=== What you have to do ===
Give back all the entries below. Omit none of them.

(Saved entries)
□ □ □ □ □

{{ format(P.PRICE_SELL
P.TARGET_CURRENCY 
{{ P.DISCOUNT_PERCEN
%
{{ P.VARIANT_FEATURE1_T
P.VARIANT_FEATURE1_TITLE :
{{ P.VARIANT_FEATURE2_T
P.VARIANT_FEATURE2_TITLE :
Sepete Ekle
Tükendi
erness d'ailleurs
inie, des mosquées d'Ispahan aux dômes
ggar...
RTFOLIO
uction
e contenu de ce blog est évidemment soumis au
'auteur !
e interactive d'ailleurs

□ □ □ □ □

=== Final answer ===
{{ format(P.PRICE_SELL
P.TARGET_CURRENCY 
{{ P.DISCOUNT_PERCEN
%
{{ P.VARIANT_FEATURE1_T
P.VARIANT_FEATURE1_TITLE :
{{ P.VARIANT_FEATURE2_T
P.VARIANT_FEATURE2_TITLE :
Sepete Ekle
Tükendi
erness d'ailleurs
inie, des mosquées d'Ispahan aux dômes
ggar...
RTFOLIO
uction
e contenu de ce blog est évidemment soumis au
'auteur !
e interactive d'ailleurs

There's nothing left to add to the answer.